There is a long list of people we can blame, too: Islam, social progressives, Franklin Roosevelt and Lady Gaga. The founding fathers wouldn't have stood for that crap. I know this because Glenn Beck told me. Why waste time reading when you can let a prophet tell you all you need to know?

That's why I offered to go down to rescue those Chilean miners -- and stay there. Sure it was a bummer living a half-mile underground for two months. But two months without Sean Hannity and Nancy Grace is not a bad way to live.

Dave Silverbrand, Eureka



Thank you for publishing Ryan Burns' well-written article about the story of Chloe and her parents' ability to turn such a devastating personal experience into a springboard for positive social awareness and education. Tears streamed down my face when I read of the suicide of this vibrant, beautiful young woman. Such a loss ... all because of the effect of hatred, fear, and ignorance of so many in our society. Thank you so much for listing some of the resources available.

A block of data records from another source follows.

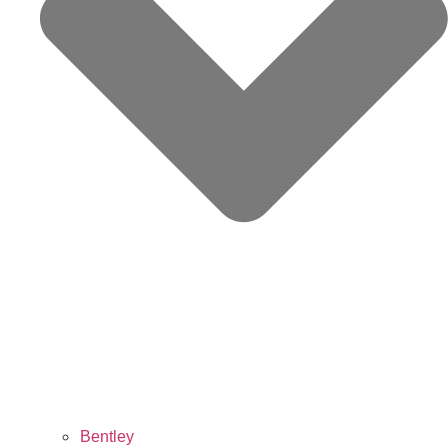
Bentley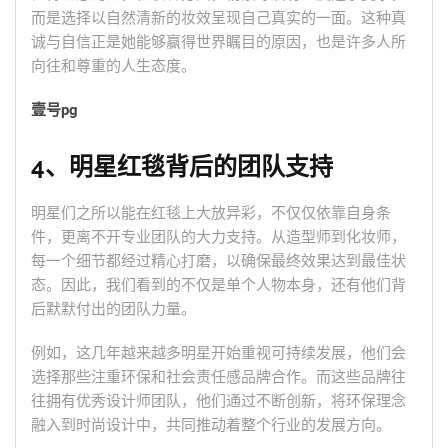
而是选择以自然清新的妆效呈现自己真实的一面。这种真
诚与自信正是她能够赢得世界瞩目的原因，也是许多人所
向往和尊重的人生态度。
壹号pg
4、明星红毯背后的团队支持
明星们之所以能在红毯上大放异彩，不仅仅依靠自身条
件，更离不开专业团队的大力支持。从造型师到化妆师，
每一个细节都经过精心打磨，以确保最终效果达到最佳状
态。因此，我们看到的不仅是单个人物本身，还有他们背
后默默付出的团队力量。
例如，这几年越来越多明星开始重视可持续发展，他们会
选择那些注重环保和社会责任感品牌合作。而这些品牌往
往拥有优秀设计师团队，他们通过不断创新，将环保理念
融入到时尚设计中，共同推动着整个行业的发展方向。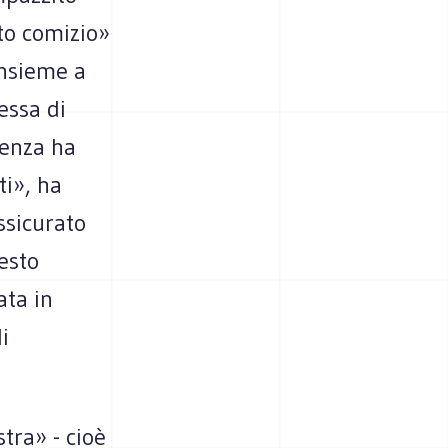
ito comizio»
 insieme a
essa di
senza ha
ti», ha
assicurato
uesto
ata in
i
tra» - cioè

Several years ago, a man I had developed a deep relationship with confided to me that he had, in fact, always felt he should be female. I was supportive through the period of transition and surgery, as were my parents, but a few of his family members reacted with fear and couldn't quite come to terms with this.

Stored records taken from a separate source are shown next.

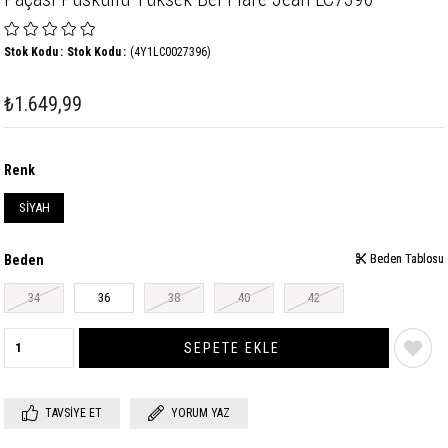
Stok Kodu
Stok Kodu
(4Y1LC0027396)
₺1.649,99
Renk
SİYAH
Beden
Beden Tablosu
Beden Tablosu
34
36
38
40
42
TAVSIYE ET
YORUM YAZ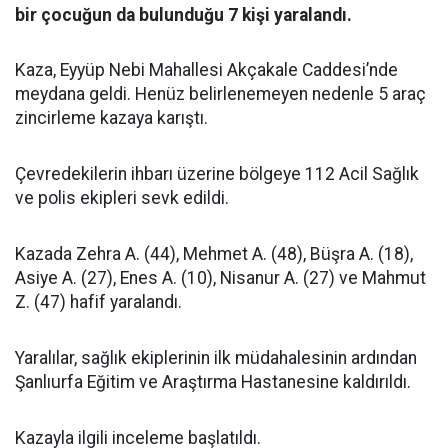
bir çocuğun da bulunduğu 7 kişi yaralandı.
Kaza, Eyyüp Nebi Mahallesi Akçakale Caddesi’nde
meydana geldi. Henüz belirlenemeyen nedenle 5 araç
zincirleme kazaya karıştı.
Çevredekilerin ihbarı üzerine bölgeye 112 Acil Sağlık
ve polis ekipleri sevk edildi.
Kazada Zehra A. (44), Mehmet A. (48), Büşra A. (18),
Asiye A. (27), Enes A. (10), Nisanur A. (27) ve Mahmut
Z. (47) hafif yaralandı.
Yaralılar, sağlık ekiplerinin ilk müdahalesinin ardından
Şanlıurfa Eğitim ve Araştırma Hastanesine kaldırıldı.
Kazayla ilgili inceleme başlatıldı.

Kudos to Allison Murphy for reacting with support, unconditional love and intelligence. My heart goes out to this brave woman and her husband.

 At the time of my former partner's transition (around 20 years ago), I began to notice that we were able to locate some good support groups and psychologists in this field to oversee the transition my partner was going through, mostly in the Bay Area, but not much in the way of support for the kids of transgender people. We had a small child at the time and I wanted to make sure I had my finger on every resource out there if issues came up that I felt I needed help with.

 I discovered an organization by the name of COLAGE (Children Of Lesbians And Gays are Everywhere). Colage is a national movement of children, youth and adults with one or more lesbian, gay, bisexual or transgender parents. Colage builds community and works towards social justice through youth empowerment, leadership development, education and advocacy. Even though kids of transgenders make up a tiny part of this organization, we did get enough kids together for several workshops & pizza parties. Unfortunately, the closest chapter is in San Francisco, which might be too far for some to travel, but their website is very informative and links to much information. 

I was very impressed with the people (of all ages) who make up this organization: confident, compassionate, intelligent, socially aware and politically active. The youth leaders are particularly impressive. It was a comfortable, fun  and engaging experience.

My child has never been confused or suffered any bullying because of the other parent being transgender. This is due in part to being raised in a community where people have really made an effort to understand -- we have remained open to any questions that someone might have over the years; it's pretty much a non-issue at this point -- and has to do with an atmosphere of love, communication, understanding, confidence and stability at home.

Through our meeting some of the other families at the workshops and gatherings, I learned that this was not always the case. Colage was even more helpful for those families as a tool for understanding.

                                                                       Marianne Odisio, Redway


Sweet Spot: Marianne Odisio wins a Bon Boniere sundae for sending our favorite letter of the week.